Женщина широко улыбается ему.
— Видишь? — говорит она. — Я же сказала, что тебе конец.
Сигруд разбивает зеркало кулаком. Потом бежит к стеклянным дверям во внутренний двор. Приседает, выглядывает наружу и слышит треск выстрелов из пистолета в южной части имения.
— Они со всех сторон, верно? — говорит он. — Она тянула время.
Дрейлинг трет подбородок, размышляя, что же делать. Видимо, она засекла, как он вошел в особняк, и уведомила свою команду о его местонахождении. «Я не знаю, сколько их… — думает он. — Но достаточно, чтобы расправиться с четырьмя или пятью оперативниками министерства, которые размещены вокруг стен имения». А у него только водонепроницаемый фонарик и нож.
Сигруд окидывает взглядом совершенно пустую комнату, пытаясь придумать, как ему использовать окна, двери, шторы, лампы…
Его взгляд задерживается на золотом рожке.
«Газовые лампы».
Он размышляет. Хоть какая-то идея, и все же…
«Мне бы хотелось хоть раз, — думает он, — придумать выход из положения, при котором не надо почти взрывать самого себя».
Он бежит вниз. Времени осталось немного. Имение большое, так что его противники не сразу попадут в главный дом, но у него в запасе, скорее всего, считаные минуты.
Он мчится в комнаты для слуг, в кухню Шары. Хватает штук десять бутылок сливового вина и яблочного бренди и бросает в печь. Закрывает ее и выкручивает температуру на максимум. Слышит, как внутри щелкают и шипят горелки, зажигаясь.
«Это дурацкая идея», — думает дрейлинг. Но не останавливается.
Он кидается через покои для слуг, включая на своем пути все газовые лампы на полную, но не зажигая. Они шипят, заполняя коридор вонью, и воздух дрожит, наполненный газом.

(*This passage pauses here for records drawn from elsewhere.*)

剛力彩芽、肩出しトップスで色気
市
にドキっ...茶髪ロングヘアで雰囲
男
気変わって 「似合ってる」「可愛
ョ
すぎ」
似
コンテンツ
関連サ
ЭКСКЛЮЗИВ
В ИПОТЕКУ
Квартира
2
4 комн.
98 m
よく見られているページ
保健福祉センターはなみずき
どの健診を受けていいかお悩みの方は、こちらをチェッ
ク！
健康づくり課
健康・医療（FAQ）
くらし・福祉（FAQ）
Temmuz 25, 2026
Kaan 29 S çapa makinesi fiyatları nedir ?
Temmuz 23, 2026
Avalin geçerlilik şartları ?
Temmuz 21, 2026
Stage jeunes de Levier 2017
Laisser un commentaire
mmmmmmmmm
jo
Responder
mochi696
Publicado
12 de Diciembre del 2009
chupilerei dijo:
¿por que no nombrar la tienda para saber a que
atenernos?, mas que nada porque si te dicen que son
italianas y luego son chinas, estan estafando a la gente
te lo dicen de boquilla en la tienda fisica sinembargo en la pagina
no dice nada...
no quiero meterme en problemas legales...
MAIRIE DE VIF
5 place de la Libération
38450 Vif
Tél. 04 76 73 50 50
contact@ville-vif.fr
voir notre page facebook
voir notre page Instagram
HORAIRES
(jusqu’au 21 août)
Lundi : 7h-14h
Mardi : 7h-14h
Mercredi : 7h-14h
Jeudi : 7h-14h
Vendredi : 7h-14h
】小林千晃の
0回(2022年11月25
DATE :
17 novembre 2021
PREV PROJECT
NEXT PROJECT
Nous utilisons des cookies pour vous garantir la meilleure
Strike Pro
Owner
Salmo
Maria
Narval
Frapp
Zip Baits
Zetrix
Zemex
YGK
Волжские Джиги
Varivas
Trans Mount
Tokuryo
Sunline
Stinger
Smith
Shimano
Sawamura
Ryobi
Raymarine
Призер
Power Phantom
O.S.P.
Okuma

«Они будут следить за дверьми, — думает он. — И за окнами. Как же мне выбраться?»
Он бежит наверх и открывает газ во всех лампах в вестибюле. Потом, вспомнив план особняка — есть еще второй этаж, с деревянными стенами, — мчится по главному коридору, находит большую лестницу, которая уходит наверх, изгибаясь, и спешит по ступенькам.
Он бежит на восток, прочь от помещений для слуг, мимо больших спален и гостиных, совершенно пустых. Приостанавливается возле одной комнаты, подбирается к окну. Собравшись с духом, выглядывает наружу.